Gfinity shares are making a comeback after collapsing amid a slowing esports industry and a shift in the advertising landscape.
After losing 99% of their value from all-time highs to lows of 0.015p, Gfinity shares are making something of a comeback.
Gfinity’s problems were twofold: first, the company’s initial focus on esports couldn’t generate profit, and overall esports popularity was waning. Second, Gfinity’s media business suffered as Google algorithms changed and impacted the amount of traffic its portals received.
If they had maintained high traffic levels, the decision to move away from esports and focus on media might have proved successful, with the company able to deliver future profit growth with simple cost-cutting.
Nonetheless, Gfinity is reinventing itself again and capturing investors’ attention.
Investors will be delighted that the company announced it is on track to meet its target of monthly profitability by the end of 2024, but the really exciting part of the recent announcement is the company’s plans to diversify into video advertising.
The focus on gaming wore thin after the pandemic as gamers returned to the office and spent more time socialising with actual people instead of glued to their computer screens. The company highlighted changes in algorithms for falling user numbers, but in reality, a combination of factors dented revenue for the media business.
Gfiinity has now set its targets on the broad digital medium of video and freed itself from the shackles of struggling to carve out profits from gaming.
Gfinity’s plans are interesting because it is now targeting operations in a digital format with billions of users with a multitude of interests, which will allow Gfinity to focus on the underlying technology and not have to worry too much about consumer behavioural trends.

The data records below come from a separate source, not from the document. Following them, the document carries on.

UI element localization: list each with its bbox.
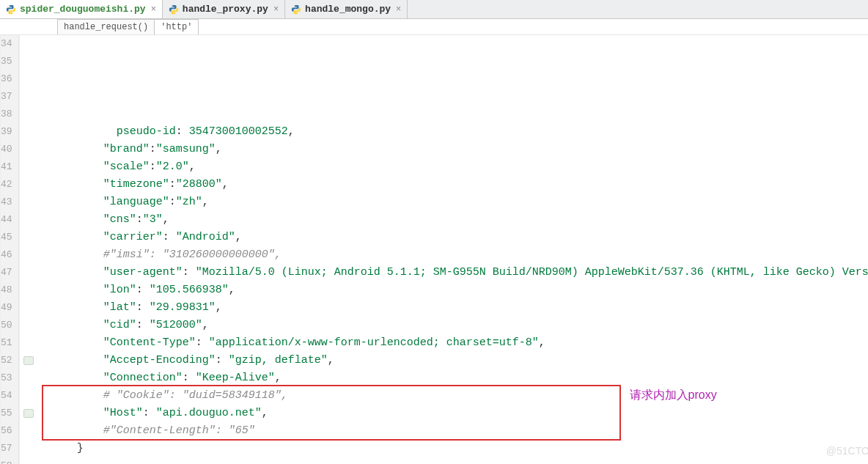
breadcrumb-scope[interactable]: handle_request() (57, 19, 155, 34)
svg-point-5 (298, 12, 298, 12)
editor-tabs: spider_douguomeishi.py × handle_proxy.py… (0, 0, 868, 19)
python-file-icon (6, 4, 16, 15)
close-icon[interactable]: × (272, 4, 280, 15)
tab-label: spider_douguomeishi.py (20, 4, 146, 15)
code-line[interactable]: "Connection": "Keep-Alive", (24, 369, 868, 387)
tab-label: handle_proxy.py (183, 4, 268, 15)
annotation-text: 请求内加入proxy (630, 386, 717, 404)
code-line[interactable]: #"Content-Length": "65" (24, 422, 868, 440)
code-editor[interactable]: 34 35 36 37 38 39 40 41 42 43 44 45 46 4… (0, 35, 868, 464)
file-tab[interactable]: handle_proxy.py × (163, 0, 285, 18)
code-line[interactable]: "carrier": "Android", (24, 229, 868, 246)
tab-label: handle_mongo.py (305, 4, 391, 15)
code-line[interactable]: "timezone":"28800", (24, 176, 868, 194)
breadcrumb: handle_request() 'http' (0, 19, 868, 35)
watermark: @51CTO博客 (826, 442, 868, 460)
code-line[interactable]: "brand":"samsung", (24, 141, 868, 158)
code-line[interactable] (24, 457, 868, 464)
close-icon[interactable]: × (394, 4, 402, 15)
code-line[interactable]: "lon": "105.566938", (24, 281, 868, 299)
file-tab[interactable]: handle_mongo.py × (285, 0, 408, 18)
code-line[interactable]: "lat": "29.99831", (24, 299, 868, 317)
code-line[interactable]: "language":"zh", (24, 194, 868, 211)
code-line[interactable]: # "Cookie": "duid=58349118", (24, 387, 868, 405)
code-area[interactable]: 请求内加入proxy @51CTO博客 pseudo-id: 354730010… (20, 35, 868, 464)
code-line[interactable]: pseudo-id: 354730010002552, (24, 123, 868, 141)
code-line[interactable]: "scale":"2.0", (24, 158, 868, 176)
code-line[interactable]: "Content-Type": "application/x-www-form-… (24, 334, 868, 352)
code-line[interactable]: "cid": "512000", (24, 317, 868, 334)
code-line[interactable]: } (24, 440, 868, 457)
svg-point-3 (174, 12, 175, 12)
line-gutter: 34 35 36 37 38 39 40 41 42 43 44 45 46 4… (1, 35, 19, 464)
svg-point-4 (294, 5, 295, 6)
code-line[interactable]: #"imsi": "310260000000000", (24, 246, 868, 264)
breadcrumb-token[interactable]: 'http' (154, 19, 199, 34)
svg-point-1 (12, 12, 13, 12)
code-line[interactable]: "Accept-Encoding": "gzip, deflate", (24, 352, 868, 369)
code-line[interactable]: "cns":"3", (24, 211, 868, 229)
file-tab[interactable]: spider_douguomeishi.py × (0, 0, 163, 18)
svg-point-0 (9, 5, 10, 6)
python-file-icon (291, 4, 301, 15)
python-file-icon (169, 4, 179, 15)
svg-point-2 (172, 5, 172, 6)
code-line[interactable]: "user-agent": "Mozilla/5.0 (Linux; Andro… (24, 264, 868, 281)
close-icon[interactable]: × (150, 4, 158, 15)
code-line[interactable]: "Host": "api.douguo.net", (24, 405, 868, 422)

The company’s realignment towards video is driven by Gfinity’s largest shareholder, Robert Keith, and a related party transaction between Gfinity and 0M Technology Solutions Ltd, a company Robert Keith is the owner of.
Gfinity has signed a non-binding Memorandum of Understanding (MOU) with 0M Technology Solutions Ltd to commercialise its artificial intelligence technology for the connected video market.
Under the proposed terms, Gfinity will receive an exclusive license to use 0M’s Connected IQ (CIQ) technology, with 0M receiving a royalty fee of 30% of net profits generated from the license.
The deal would give Gfinity a new lease of life, and with shares priced for complete failure, investors are taking note.